Masashi Sugisaki, DDS, PhD, Ami Misawa, DDS, Akihiro Ikai, DDS, PhD, Kim Young-Sung, DDS, Haruyasu Tanabe, DDS, PhD

Pages: 320-328
PMID: 12400400

Aims: To determine whether sex differences exist in tissue oxygen saturation (StO2) and the hemoglobin (Hb) oxygenation state of the resting human masseter muscle. Methods: Near-infrared spectroscopy (NIRS) was used to measure StO2 and Hb oxygenation state in 20 healthy adult volunteers (10 women and 10 men). To determine the measurement range and reliability of the NIRS recording probe, the probe was set up on 12 layers of white acrylic resin plate, each 3 mm thick. Total hemoglobin levels were measured while a red vinyl resin plate, 1 mm thick, was inserted in turn between each of the 12 layers. Distances from the skin surface to the lateral surface (S-L) and to the medial surface (S-M) of the right masseter at the middle portion of the masseter were measured on T1- weighted magnetic resonance images (repetition time 500 ms, echo time 23 ms). Thickness of the masseter was calculated by subtraction [(S-M) (S-L)]. For the study of Hb oxygenation state, the probe was positioned at the same position on the skin surface at the mandibular postural (rest) position. Results: The measurement range of the NIRS probe was from 9 to 21 mm under the skin, and the reliability of the probe was judged by intra- and inter-class correlation coefficients.

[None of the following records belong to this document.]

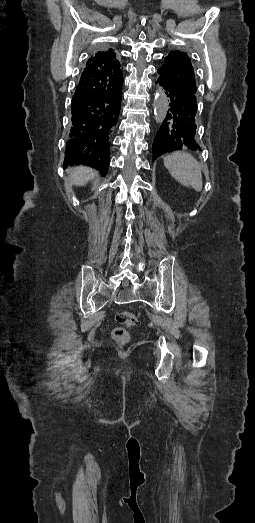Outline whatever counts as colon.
Returning a JSON list of instances; mask_svg holds the SVG:
<instances>
[{
    "label": "colon",
    "mask_w": 255,
    "mask_h": 523,
    "mask_svg": "<svg viewBox=\"0 0 255 523\" xmlns=\"http://www.w3.org/2000/svg\"><path fill=\"white\" fill-rule=\"evenodd\" d=\"M116 322L121 325L112 331L114 341L119 345H125L130 340L128 329L138 323L137 316L130 311H122L116 316Z\"/></svg>",
    "instance_id": "1"
}]
</instances>
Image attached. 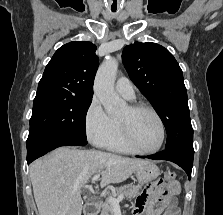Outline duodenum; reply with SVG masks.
<instances>
[{
  "instance_id": "410a0bca",
  "label": "duodenum",
  "mask_w": 223,
  "mask_h": 215,
  "mask_svg": "<svg viewBox=\"0 0 223 215\" xmlns=\"http://www.w3.org/2000/svg\"><path fill=\"white\" fill-rule=\"evenodd\" d=\"M84 215H98V206L96 201L87 200L84 204Z\"/></svg>"
}]
</instances>
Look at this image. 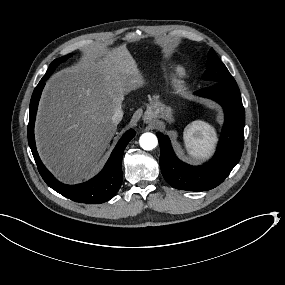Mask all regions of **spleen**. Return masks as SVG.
I'll return each instance as SVG.
<instances>
[{
  "label": "spleen",
  "mask_w": 285,
  "mask_h": 285,
  "mask_svg": "<svg viewBox=\"0 0 285 285\" xmlns=\"http://www.w3.org/2000/svg\"><path fill=\"white\" fill-rule=\"evenodd\" d=\"M183 140L190 156L204 159L212 155L217 135L213 126L202 120H195L185 127Z\"/></svg>",
  "instance_id": "spleen-1"
}]
</instances>
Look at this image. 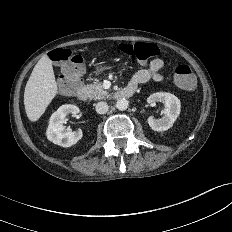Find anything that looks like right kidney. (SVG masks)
Wrapping results in <instances>:
<instances>
[{
    "label": "right kidney",
    "mask_w": 232,
    "mask_h": 232,
    "mask_svg": "<svg viewBox=\"0 0 232 232\" xmlns=\"http://www.w3.org/2000/svg\"><path fill=\"white\" fill-rule=\"evenodd\" d=\"M79 108L72 104H65L54 112L49 120L46 136L49 141L62 147H71L76 144L83 136L82 131H71L66 129L64 119L67 115H77Z\"/></svg>",
    "instance_id": "right-kidney-1"
}]
</instances>
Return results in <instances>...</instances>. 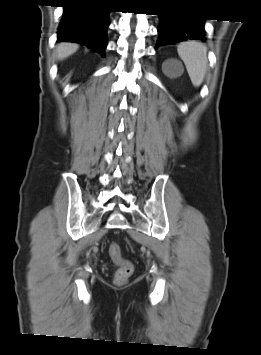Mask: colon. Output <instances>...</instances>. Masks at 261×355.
<instances>
[{
    "instance_id": "colon-1",
    "label": "colon",
    "mask_w": 261,
    "mask_h": 355,
    "mask_svg": "<svg viewBox=\"0 0 261 355\" xmlns=\"http://www.w3.org/2000/svg\"><path fill=\"white\" fill-rule=\"evenodd\" d=\"M111 260L118 266L115 273V282L118 285L124 284L134 271L133 264L122 256L120 246L112 242L108 248Z\"/></svg>"
}]
</instances>
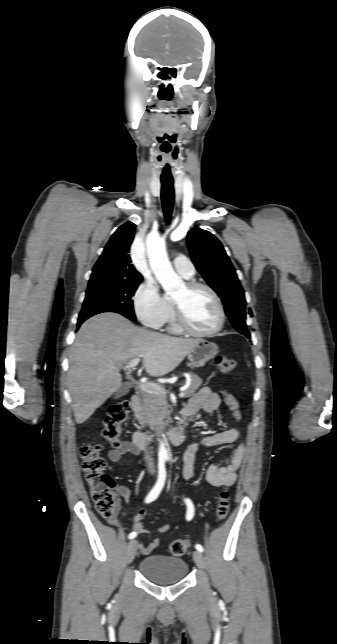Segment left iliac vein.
<instances>
[{
  "instance_id": "4c4485c4",
  "label": "left iliac vein",
  "mask_w": 337,
  "mask_h": 644,
  "mask_svg": "<svg viewBox=\"0 0 337 644\" xmlns=\"http://www.w3.org/2000/svg\"><path fill=\"white\" fill-rule=\"evenodd\" d=\"M193 559H194V562L196 563V565L200 569L205 568V559H204L203 554L200 551L197 550V551L193 552Z\"/></svg>"
}]
</instances>
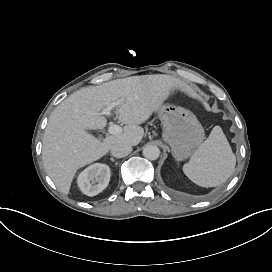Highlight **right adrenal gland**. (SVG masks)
I'll return each mask as SVG.
<instances>
[{
    "mask_svg": "<svg viewBox=\"0 0 272 272\" xmlns=\"http://www.w3.org/2000/svg\"><path fill=\"white\" fill-rule=\"evenodd\" d=\"M110 160H111L112 162H114V161H115V159H114V158H110Z\"/></svg>",
    "mask_w": 272,
    "mask_h": 272,
    "instance_id": "obj_1",
    "label": "right adrenal gland"
}]
</instances>
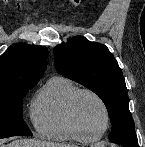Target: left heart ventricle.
Returning <instances> with one entry per match:
<instances>
[{
	"instance_id": "b2bd125f",
	"label": "left heart ventricle",
	"mask_w": 145,
	"mask_h": 147,
	"mask_svg": "<svg viewBox=\"0 0 145 147\" xmlns=\"http://www.w3.org/2000/svg\"><path fill=\"white\" fill-rule=\"evenodd\" d=\"M78 120L88 134H97L105 126V114L99 102L89 94H81L75 106Z\"/></svg>"
}]
</instances>
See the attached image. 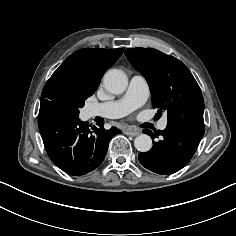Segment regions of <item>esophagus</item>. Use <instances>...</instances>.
Wrapping results in <instances>:
<instances>
[{
	"label": "esophagus",
	"instance_id": "obj_1",
	"mask_svg": "<svg viewBox=\"0 0 236 236\" xmlns=\"http://www.w3.org/2000/svg\"><path fill=\"white\" fill-rule=\"evenodd\" d=\"M125 134L130 135V136H138L140 132L139 131H126Z\"/></svg>",
	"mask_w": 236,
	"mask_h": 236
}]
</instances>
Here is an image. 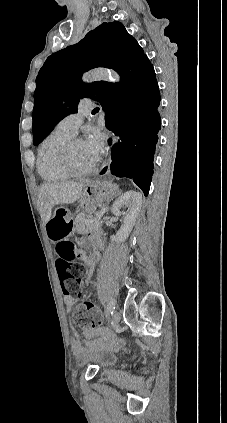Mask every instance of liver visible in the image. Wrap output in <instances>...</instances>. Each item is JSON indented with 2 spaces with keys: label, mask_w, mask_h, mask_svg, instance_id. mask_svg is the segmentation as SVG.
<instances>
[{
  "label": "liver",
  "mask_w": 227,
  "mask_h": 423,
  "mask_svg": "<svg viewBox=\"0 0 227 423\" xmlns=\"http://www.w3.org/2000/svg\"><path fill=\"white\" fill-rule=\"evenodd\" d=\"M86 182H54V184H42L39 188L38 204L41 217L49 221L52 208L58 204H75L82 196V190Z\"/></svg>",
  "instance_id": "1"
}]
</instances>
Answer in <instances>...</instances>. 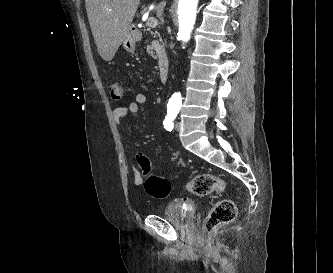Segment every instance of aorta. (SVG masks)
<instances>
[{"label":"aorta","mask_w":333,"mask_h":273,"mask_svg":"<svg viewBox=\"0 0 333 273\" xmlns=\"http://www.w3.org/2000/svg\"><path fill=\"white\" fill-rule=\"evenodd\" d=\"M198 1L199 0H179L178 2V38L183 43L188 42L190 39L196 20ZM170 102L174 105H179L181 103V95L175 93L171 97Z\"/></svg>","instance_id":"aorta-1"}]
</instances>
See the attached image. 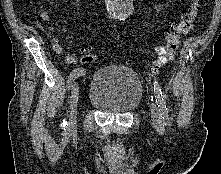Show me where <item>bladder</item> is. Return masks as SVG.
<instances>
[{"label": "bladder", "instance_id": "31cf9c89", "mask_svg": "<svg viewBox=\"0 0 221 174\" xmlns=\"http://www.w3.org/2000/svg\"><path fill=\"white\" fill-rule=\"evenodd\" d=\"M142 96L141 80L132 69L122 65H105L94 73L87 98L102 112L123 114L137 108Z\"/></svg>", "mask_w": 221, "mask_h": 174}]
</instances>
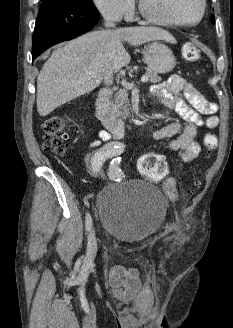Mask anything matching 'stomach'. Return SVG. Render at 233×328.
<instances>
[{"label":"stomach","instance_id":"stomach-1","mask_svg":"<svg viewBox=\"0 0 233 328\" xmlns=\"http://www.w3.org/2000/svg\"><path fill=\"white\" fill-rule=\"evenodd\" d=\"M144 58L148 67L156 73L170 72L176 65L171 49L159 41H153L145 47Z\"/></svg>","mask_w":233,"mask_h":328}]
</instances>
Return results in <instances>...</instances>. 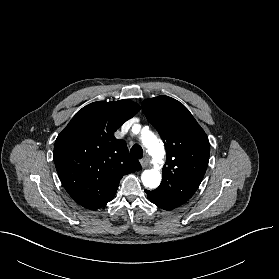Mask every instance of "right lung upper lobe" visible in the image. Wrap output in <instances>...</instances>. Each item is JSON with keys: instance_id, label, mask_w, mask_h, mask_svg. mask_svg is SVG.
Instances as JSON below:
<instances>
[{"instance_id": "obj_1", "label": "right lung upper lobe", "mask_w": 279, "mask_h": 279, "mask_svg": "<svg viewBox=\"0 0 279 279\" xmlns=\"http://www.w3.org/2000/svg\"><path fill=\"white\" fill-rule=\"evenodd\" d=\"M140 106L131 100L91 103L72 118L58 135L54 162L68 194L79 205L98 209L111 201L123 175L139 171L125 141L114 132Z\"/></svg>"}]
</instances>
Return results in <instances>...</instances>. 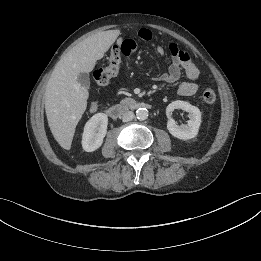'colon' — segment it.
Instances as JSON below:
<instances>
[{
    "instance_id": "obj_1",
    "label": "colon",
    "mask_w": 261,
    "mask_h": 261,
    "mask_svg": "<svg viewBox=\"0 0 261 261\" xmlns=\"http://www.w3.org/2000/svg\"><path fill=\"white\" fill-rule=\"evenodd\" d=\"M121 53L122 50L115 47L110 52L107 65L94 71L93 76L97 84L107 85L110 80L118 74L121 66ZM202 98L205 103L214 104L216 101V93L213 89L207 88L203 91Z\"/></svg>"
}]
</instances>
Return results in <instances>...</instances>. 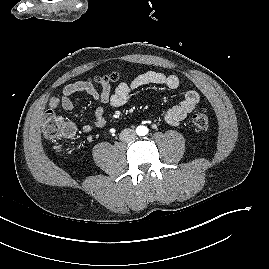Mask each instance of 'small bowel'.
Returning <instances> with one entry per match:
<instances>
[{
	"label": "small bowel",
	"mask_w": 269,
	"mask_h": 269,
	"mask_svg": "<svg viewBox=\"0 0 269 269\" xmlns=\"http://www.w3.org/2000/svg\"><path fill=\"white\" fill-rule=\"evenodd\" d=\"M101 79L98 77L97 80ZM100 88L97 89L90 81H76L67 84L61 91L59 97H52L48 102V111L53 112L59 107L65 111L73 109L72 95L78 92H85L99 103L94 112L93 119L82 126L85 133L91 132L95 128H102L105 125L104 106L112 108L123 106L129 95L136 89L147 85H161L169 89H176L180 85V79L174 74L166 75L162 72L147 71L139 74L130 82H121L114 90L109 83L98 81ZM200 96L195 90L187 91L180 103L170 107L165 113V120L171 125H179L189 113L199 104ZM75 126L72 123L67 125V137L73 136Z\"/></svg>",
	"instance_id": "obj_1"
}]
</instances>
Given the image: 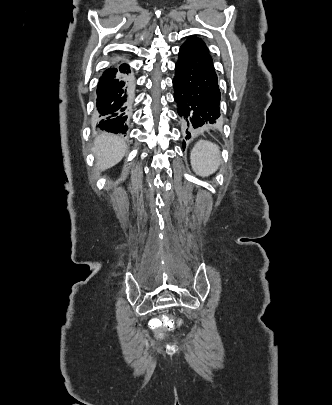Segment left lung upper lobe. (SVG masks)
<instances>
[{
	"instance_id": "1",
	"label": "left lung upper lobe",
	"mask_w": 332,
	"mask_h": 405,
	"mask_svg": "<svg viewBox=\"0 0 332 405\" xmlns=\"http://www.w3.org/2000/svg\"><path fill=\"white\" fill-rule=\"evenodd\" d=\"M184 44L190 45L192 47L198 48L200 50H202L206 55H208L210 57L208 48L206 47V44L199 38L195 37V36H191L187 39V41H185Z\"/></svg>"
}]
</instances>
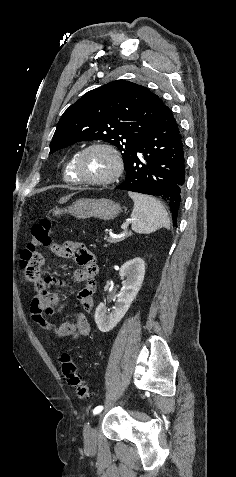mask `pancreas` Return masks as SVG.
Wrapping results in <instances>:
<instances>
[{
    "instance_id": "1",
    "label": "pancreas",
    "mask_w": 236,
    "mask_h": 477,
    "mask_svg": "<svg viewBox=\"0 0 236 477\" xmlns=\"http://www.w3.org/2000/svg\"><path fill=\"white\" fill-rule=\"evenodd\" d=\"M130 235H131V232L120 234L118 236H107V235H105L104 240H105V242H107L110 245L112 243H118L120 241H123L124 239H126ZM105 247H107V244H105Z\"/></svg>"
}]
</instances>
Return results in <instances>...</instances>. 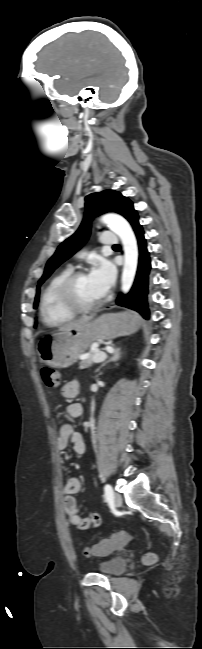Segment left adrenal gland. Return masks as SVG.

There was no sex difference in S-L and the thickness of the masseter; the means of S-L and masseter thickness were 9.3 mm and 15.5 mm in men and 9.8 mm and 14.3 mm in women, respectively. Except for StO2 values, there were significant sex differences in the Hb oxygenation parameters, with the mean values in the men being approximately twice those in the women. Conclusion: These results provide evidence that a sex difference in the Hb oxygenation state may exist in the masseter muscle of normal healthy subjects.